Task objective: Could the listing below be returned exactly, with its pictures left out?

Dataset content Start Marker

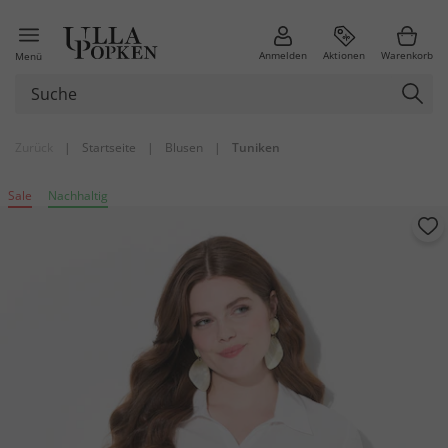
Anmelden
Aktionen
Warenkorb
Menü
Zurück
|
Startseite
|
Blusen
|
Tuniken
Sale
Nachhaltig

Dataset content End Marker

Output of the exercise:
Anmelden
Aktionen
Warenkorb
Menü
Zurück
|
Startseite
|
Blusen
|
Tuniken
Sale
Nachhaltig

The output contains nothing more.